Lincoln Medical and Mental Health Center
Stata is a command-driven program. It is a general-purpose statistical software package that is used by people of different backgrounds and professional disciplines. Most Stata users, however, are nonphysicians. Because Stata is used by people in all f ields, most training programs offered are geared toward programmers and nonphysicians. Although Stata has simple commands, they may be difficult for nonprogrammers to use. Generally, physicians are familiar with clicking on rather than writing commands. To teach emergency medicine (EM) residents, I developed a teaching approach using pull-down menus. I observed that for EM residents, it was easy to learn and use pull-down menus. While teaching, I emphasized how to enter and import data. During the EM research rotation, residents were introduced to the Stata software in addition to research methods.
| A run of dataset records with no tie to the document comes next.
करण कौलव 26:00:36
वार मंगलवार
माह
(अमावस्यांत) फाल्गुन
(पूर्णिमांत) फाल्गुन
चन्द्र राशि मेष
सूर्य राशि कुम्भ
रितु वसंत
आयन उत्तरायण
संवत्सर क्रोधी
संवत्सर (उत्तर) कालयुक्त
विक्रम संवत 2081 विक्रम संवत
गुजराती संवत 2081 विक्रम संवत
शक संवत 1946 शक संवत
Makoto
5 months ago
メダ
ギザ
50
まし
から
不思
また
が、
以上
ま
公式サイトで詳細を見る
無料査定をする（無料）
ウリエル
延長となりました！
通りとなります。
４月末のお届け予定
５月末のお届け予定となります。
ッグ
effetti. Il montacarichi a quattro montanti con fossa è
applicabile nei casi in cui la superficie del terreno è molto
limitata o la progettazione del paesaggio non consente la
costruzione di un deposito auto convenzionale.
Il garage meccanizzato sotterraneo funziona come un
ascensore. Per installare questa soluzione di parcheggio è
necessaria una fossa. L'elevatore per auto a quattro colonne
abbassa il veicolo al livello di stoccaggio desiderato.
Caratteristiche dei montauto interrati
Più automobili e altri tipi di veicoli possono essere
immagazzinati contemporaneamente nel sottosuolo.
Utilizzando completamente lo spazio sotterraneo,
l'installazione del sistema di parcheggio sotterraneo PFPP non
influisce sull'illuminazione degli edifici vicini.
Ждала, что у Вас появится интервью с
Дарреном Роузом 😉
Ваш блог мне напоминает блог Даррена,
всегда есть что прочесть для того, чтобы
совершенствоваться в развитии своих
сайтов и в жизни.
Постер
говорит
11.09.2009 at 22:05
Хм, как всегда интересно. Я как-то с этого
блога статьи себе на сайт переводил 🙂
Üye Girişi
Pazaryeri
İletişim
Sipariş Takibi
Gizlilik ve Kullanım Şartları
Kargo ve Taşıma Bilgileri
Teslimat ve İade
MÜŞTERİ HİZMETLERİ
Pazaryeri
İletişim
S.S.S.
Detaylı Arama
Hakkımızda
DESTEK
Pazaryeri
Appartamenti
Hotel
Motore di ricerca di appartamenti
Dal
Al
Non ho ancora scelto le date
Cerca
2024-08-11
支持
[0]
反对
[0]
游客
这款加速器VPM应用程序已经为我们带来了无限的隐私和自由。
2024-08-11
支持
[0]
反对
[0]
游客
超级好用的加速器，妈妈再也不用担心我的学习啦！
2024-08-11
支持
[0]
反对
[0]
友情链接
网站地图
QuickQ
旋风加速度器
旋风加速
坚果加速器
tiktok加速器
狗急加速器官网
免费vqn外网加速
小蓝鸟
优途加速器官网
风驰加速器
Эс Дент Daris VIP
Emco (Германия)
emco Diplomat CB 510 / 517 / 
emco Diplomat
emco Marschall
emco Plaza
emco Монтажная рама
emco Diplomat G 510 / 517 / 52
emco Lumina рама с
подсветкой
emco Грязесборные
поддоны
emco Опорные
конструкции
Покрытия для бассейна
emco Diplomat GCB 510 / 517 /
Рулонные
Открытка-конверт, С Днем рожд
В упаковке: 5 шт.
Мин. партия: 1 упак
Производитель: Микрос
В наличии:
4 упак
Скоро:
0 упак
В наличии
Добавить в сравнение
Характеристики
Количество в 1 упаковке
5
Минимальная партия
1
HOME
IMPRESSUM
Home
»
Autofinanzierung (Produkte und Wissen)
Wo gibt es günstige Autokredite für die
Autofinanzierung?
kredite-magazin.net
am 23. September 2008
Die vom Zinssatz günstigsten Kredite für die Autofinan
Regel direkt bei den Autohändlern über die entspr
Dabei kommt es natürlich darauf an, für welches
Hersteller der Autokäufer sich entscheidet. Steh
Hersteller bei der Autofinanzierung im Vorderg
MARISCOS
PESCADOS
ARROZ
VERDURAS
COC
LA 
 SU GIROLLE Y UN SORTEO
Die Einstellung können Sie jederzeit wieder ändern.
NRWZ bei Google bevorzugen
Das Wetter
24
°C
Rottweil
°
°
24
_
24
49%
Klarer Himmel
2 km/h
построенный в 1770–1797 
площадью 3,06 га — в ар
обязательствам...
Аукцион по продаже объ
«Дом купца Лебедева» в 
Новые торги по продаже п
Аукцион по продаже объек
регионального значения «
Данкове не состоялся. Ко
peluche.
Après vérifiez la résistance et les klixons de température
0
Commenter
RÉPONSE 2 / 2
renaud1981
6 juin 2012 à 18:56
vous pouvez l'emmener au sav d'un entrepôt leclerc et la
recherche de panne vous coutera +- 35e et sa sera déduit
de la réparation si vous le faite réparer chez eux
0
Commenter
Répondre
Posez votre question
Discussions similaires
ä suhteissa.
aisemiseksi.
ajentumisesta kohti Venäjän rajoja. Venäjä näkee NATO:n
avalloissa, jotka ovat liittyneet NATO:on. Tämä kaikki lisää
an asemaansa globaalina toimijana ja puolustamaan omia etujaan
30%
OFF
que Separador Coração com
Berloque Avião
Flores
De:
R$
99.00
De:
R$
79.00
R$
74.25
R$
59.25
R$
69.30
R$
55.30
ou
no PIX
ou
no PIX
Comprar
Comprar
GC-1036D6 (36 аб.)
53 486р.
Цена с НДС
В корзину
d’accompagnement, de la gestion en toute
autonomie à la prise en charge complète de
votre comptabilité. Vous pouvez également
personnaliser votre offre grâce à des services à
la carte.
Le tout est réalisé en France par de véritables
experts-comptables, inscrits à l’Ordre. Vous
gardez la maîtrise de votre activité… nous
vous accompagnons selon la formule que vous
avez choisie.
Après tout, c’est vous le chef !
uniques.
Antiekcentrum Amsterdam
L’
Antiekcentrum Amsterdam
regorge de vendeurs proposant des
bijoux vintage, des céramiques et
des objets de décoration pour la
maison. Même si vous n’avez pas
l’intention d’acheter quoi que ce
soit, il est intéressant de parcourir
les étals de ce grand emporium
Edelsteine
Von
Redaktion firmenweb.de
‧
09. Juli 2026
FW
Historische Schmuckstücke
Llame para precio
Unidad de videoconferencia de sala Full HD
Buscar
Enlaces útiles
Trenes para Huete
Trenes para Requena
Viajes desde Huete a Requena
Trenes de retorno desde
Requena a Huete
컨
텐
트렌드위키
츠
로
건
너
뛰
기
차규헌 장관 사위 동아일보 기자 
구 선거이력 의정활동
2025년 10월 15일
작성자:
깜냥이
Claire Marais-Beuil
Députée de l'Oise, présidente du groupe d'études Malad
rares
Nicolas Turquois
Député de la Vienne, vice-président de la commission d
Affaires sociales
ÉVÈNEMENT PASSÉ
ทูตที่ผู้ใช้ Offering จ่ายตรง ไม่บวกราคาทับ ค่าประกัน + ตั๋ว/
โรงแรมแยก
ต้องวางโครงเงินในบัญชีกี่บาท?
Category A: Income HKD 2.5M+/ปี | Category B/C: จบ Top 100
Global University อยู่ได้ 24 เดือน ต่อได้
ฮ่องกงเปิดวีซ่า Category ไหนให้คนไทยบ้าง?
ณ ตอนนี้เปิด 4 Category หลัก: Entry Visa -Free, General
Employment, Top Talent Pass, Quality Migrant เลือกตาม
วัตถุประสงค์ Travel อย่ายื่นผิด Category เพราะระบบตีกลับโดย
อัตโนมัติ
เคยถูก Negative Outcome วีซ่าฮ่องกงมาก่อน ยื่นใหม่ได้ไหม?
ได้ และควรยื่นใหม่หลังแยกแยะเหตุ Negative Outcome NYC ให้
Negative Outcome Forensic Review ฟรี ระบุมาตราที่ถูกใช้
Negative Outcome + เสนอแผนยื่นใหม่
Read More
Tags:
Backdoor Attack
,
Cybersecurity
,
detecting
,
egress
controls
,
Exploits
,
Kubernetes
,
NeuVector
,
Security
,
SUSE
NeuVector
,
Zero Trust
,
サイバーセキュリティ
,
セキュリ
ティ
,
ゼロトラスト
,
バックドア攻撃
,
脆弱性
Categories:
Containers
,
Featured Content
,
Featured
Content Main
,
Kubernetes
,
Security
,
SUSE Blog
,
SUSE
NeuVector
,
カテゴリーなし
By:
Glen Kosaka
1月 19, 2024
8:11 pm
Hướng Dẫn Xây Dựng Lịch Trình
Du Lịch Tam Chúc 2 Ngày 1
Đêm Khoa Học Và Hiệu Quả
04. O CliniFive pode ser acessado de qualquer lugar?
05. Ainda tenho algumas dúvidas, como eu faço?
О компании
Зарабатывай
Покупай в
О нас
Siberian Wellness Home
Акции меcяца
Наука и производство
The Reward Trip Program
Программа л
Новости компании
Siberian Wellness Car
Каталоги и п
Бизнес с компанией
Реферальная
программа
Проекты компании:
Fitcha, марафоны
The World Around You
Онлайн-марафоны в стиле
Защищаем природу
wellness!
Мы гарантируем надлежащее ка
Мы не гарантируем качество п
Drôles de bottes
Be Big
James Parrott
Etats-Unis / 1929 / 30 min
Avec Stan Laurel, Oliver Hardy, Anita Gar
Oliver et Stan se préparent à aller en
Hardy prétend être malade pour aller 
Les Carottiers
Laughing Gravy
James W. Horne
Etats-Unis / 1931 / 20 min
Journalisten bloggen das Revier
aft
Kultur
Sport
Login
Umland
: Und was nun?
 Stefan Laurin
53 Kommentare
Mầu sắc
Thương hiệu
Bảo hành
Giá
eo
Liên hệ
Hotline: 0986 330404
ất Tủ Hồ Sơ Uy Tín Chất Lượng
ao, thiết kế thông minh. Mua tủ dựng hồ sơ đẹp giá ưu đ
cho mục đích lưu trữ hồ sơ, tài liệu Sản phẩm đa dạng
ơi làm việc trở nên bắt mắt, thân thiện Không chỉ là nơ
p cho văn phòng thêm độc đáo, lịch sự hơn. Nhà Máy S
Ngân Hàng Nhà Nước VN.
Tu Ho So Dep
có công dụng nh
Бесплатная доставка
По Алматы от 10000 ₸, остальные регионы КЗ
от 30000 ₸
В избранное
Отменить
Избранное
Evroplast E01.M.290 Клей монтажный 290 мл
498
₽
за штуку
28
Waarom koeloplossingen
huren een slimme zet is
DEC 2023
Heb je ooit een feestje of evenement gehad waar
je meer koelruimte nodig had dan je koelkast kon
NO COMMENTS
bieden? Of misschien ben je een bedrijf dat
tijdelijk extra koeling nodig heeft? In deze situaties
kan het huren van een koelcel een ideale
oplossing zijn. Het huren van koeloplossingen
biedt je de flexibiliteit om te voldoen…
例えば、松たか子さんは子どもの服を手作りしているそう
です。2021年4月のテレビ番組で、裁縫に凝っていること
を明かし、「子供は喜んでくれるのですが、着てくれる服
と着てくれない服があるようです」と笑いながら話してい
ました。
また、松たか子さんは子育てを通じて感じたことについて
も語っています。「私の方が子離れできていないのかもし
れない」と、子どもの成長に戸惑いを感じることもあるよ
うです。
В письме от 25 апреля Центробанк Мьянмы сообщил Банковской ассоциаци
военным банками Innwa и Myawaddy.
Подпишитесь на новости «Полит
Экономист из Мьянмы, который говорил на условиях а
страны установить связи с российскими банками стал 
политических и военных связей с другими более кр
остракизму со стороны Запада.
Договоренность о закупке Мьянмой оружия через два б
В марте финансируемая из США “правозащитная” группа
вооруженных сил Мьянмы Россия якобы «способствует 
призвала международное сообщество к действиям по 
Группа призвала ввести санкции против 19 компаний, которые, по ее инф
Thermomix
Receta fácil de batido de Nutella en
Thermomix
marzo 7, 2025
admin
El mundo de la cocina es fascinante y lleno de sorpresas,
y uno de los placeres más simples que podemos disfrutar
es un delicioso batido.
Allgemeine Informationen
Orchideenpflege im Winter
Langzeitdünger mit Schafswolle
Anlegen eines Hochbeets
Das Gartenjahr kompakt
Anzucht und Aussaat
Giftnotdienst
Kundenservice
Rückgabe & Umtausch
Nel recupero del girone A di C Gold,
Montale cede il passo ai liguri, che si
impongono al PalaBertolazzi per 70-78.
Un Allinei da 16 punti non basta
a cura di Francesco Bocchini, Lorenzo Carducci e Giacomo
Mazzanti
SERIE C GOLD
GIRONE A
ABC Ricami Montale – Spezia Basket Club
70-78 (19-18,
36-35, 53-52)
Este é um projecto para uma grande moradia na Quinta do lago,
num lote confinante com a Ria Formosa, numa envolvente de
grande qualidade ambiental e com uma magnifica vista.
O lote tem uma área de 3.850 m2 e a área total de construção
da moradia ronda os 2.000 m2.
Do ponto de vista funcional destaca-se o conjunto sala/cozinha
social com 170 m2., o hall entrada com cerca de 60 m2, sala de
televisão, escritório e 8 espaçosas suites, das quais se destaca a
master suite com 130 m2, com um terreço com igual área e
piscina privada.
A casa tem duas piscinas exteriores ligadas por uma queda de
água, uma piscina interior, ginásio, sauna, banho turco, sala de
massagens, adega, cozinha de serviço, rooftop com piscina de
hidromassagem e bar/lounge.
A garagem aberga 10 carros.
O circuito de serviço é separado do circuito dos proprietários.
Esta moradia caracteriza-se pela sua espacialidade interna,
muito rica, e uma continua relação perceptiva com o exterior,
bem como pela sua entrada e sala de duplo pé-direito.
I also developed a manual explaining the basic operations of Stata. Providing an introduction of Stata prior to data entry improved the accuracy of data recording and facilitated data analysis. It also provided EM residents with the experience to navigate Stata following the completion of the research rotation. Although the basic functions of Stata can be learned via this method, I feel that it is necessary to develop a training program that addresses the needs of physicians.